While plenty of direct-to-consumer companies are striving for unicorn status, digitally native menswear company Buck Mason found chasing funding and quick growth led nowhere fast.
Co-founders Sasha Koehn and Erik Allen Ford started the brand in 2013 with the idea of taking the most essential items in a man’s closet and making them better. With consumers shifting away from formal attire and looking more toward athleisure, tees were a natural first step.
In 2015, the brand set out to raise $5 million in Series A funding, but failed. That’s when Koehn and Allen Ford decided to focus on profitability, moving away from pitching VCs to grow the business. After a 2014 Wall Street Journal article called the brand’s tees one of the best in America, the brand went from doing $4,000 a month in sales to more than $100,000 in just 24 hours. From that point on, the brand started reinvesting money from e-commerce and retail sales back into the business, rather than seek out VC money.
“We talked to the VC folks and pretty much got turned down by everybody. I don’t think we were particularly good at talking that talk,” said Allen Ford. “They wanted us to show how we were going to be 500% up every year.

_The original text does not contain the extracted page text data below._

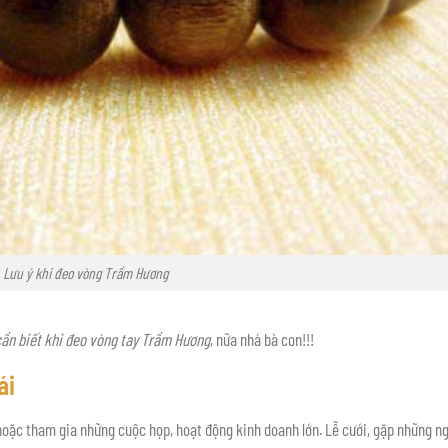
Lưu ý khi đeo vòng Trầm Hương
 cần biết khi đeo vòng tay Trầm Hương
, nữa nhá bà con!!!
ái
hoặc tham gia những cuộc họp, hoạt động kinh doanh lớn. Lễ cưới, gặp những n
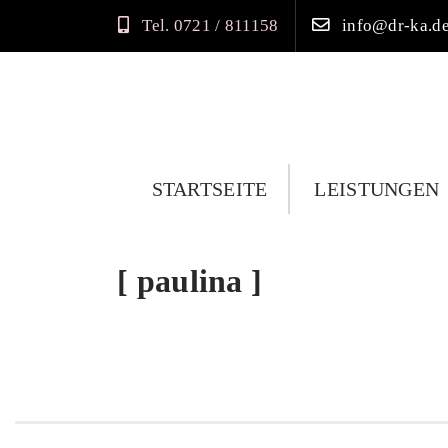
Tel. 0721 / 811158
info@dr-ka.d
Startseite
Praxis
STARTSEITE
LEISTUNGEN
Philosophie
Team
paulina
Leistung
Karriere
Kontakt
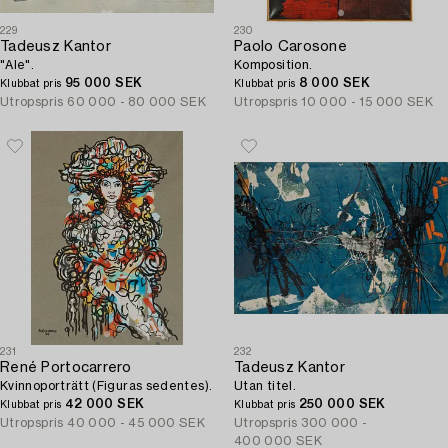
229
230
Tadeusz Kantor
Paolo Carosone
"Ale".
Komposition.
95 000 SEK
8 000 SEK
Klubbat pris
Klubbat pris
Utropspris
60 000 - 80 000 SEK
Utropspris
10 000 - 15 000 SEK
231
232
René Portocarrero
Tadeusz Kantor
Kvinnoporträtt (Figuras sedentes).
Utan titel.
42 000 SEK
250 000 SEK
Klubbat pris
Klubbat pris
Utropspris
40 000 - 45 000 SEK
Utropspris
300 000 -
400 000 SEK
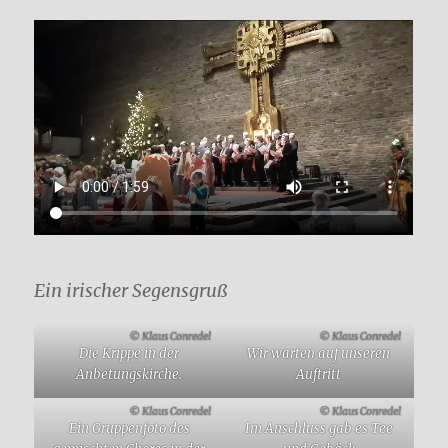
Ein irischer Segensgruß
© Klaus Conredel
© Klaus Conredel
Die Krippe in der
Wir warten auf unseren
Anbetungskirche.
Auftritt
© Klaus Conredel
© Klaus Conredel
Ein Gruppenfoto des
Im Anschluss gab es Tee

And we wanted to say, ‘We can show you how we’re going to make a better T-shirt tomorrow.'”
Keeping its focus on “strength-based growth” has led Buck Mason to increase revenue 150% year over year, every year since 2016, he said. That meant being strategic about how the brand spent its money, from scaling back the marketing budget to focusing on a more-local-production approach. Currently, the brand makes over 50% of its products locally, which cuts back on transportation costs. Additionally, Buck Mason created a few more products outside of its signature curved-hem tee, from five-pocket jeans to henleys and long-sleeve tees.

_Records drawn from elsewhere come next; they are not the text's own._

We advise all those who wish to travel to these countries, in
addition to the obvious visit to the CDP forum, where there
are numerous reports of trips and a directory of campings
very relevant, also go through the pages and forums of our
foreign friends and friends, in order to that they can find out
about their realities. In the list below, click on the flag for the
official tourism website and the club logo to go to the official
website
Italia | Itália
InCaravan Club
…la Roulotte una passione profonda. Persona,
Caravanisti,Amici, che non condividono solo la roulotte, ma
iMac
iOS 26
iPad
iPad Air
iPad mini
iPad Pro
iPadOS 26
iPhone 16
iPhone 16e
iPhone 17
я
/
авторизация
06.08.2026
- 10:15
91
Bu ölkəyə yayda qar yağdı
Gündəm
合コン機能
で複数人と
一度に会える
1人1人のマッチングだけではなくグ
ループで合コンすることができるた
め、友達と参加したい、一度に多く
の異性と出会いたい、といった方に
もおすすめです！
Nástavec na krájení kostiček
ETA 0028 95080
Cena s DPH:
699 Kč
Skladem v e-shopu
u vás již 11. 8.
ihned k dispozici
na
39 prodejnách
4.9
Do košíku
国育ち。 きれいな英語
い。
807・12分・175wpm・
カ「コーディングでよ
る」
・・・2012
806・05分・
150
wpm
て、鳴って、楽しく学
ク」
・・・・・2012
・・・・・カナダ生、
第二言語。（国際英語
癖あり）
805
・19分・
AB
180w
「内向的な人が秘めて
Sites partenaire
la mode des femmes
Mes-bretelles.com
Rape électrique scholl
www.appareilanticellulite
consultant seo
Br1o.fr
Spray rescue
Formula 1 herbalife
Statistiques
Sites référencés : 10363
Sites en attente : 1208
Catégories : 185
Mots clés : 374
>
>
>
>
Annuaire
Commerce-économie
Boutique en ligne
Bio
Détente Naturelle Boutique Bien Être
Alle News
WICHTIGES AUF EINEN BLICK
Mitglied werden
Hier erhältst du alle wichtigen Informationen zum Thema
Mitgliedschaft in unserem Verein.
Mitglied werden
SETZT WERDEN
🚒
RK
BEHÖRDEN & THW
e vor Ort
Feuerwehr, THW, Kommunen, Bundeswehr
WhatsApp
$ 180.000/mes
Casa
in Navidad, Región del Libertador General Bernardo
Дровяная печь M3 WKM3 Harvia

With that mindset, Buck Mason did over $30 million in sales in 2018. This year, the brand is on track to do over $50 million in sales. Part of that is due to focusing on retail early on. Buck Mason currently has seven stores across the U.S. and will have 10 by the end of the year. In addition, the founders said not thinking of Buck Mason as a DTC brand has served them well.
“DTC never meant anything to us,” said Allen Ford. “That was never a part of our language. We are a brand and a product builder. The brands that last are brand-first. They focus on making world-class products.”
Allen Adamson, co-founder of marketing consultancy Metaforce and adjunct professor at NYU Stern, said the brand’s dedication to creating the best possible T-shirt, and not veering too far from that, has led to its steady, consistent growth. This month, the brand reached 1 million tees sold.
“The story has to differentiate the brand, because most consumers will look at a T-shirt, whether it’s from Buck Mason, or Abercrombie or the Gap, and think that they all look the same. Rather than sell on the fashion look, they sell on the curation and quality — the promise that this shirt looks good now, and it will look good in three months,” Adamson said.
Koehn said the company doesn’t overthink things when it comes to customer acquisition and marketing. The brand relies on all the typical channels that a digitally native company does, from email marketing to shoppable posts on social media (the brand has nearly 64,000 followers on Instagram) and finds word of mouth to be a big customer acquisition tool, he said.
“We probably put an over-emphasis on retention and what happens once that customer is already with us, as opposed to worrying about acquiring the next customer,” said Koehn. “Anything we do from a marketing perspective has to be profitable on first purchase.”
Currently, Buck Mason brings in 60% of its revenue from repeat customers, Koehn said.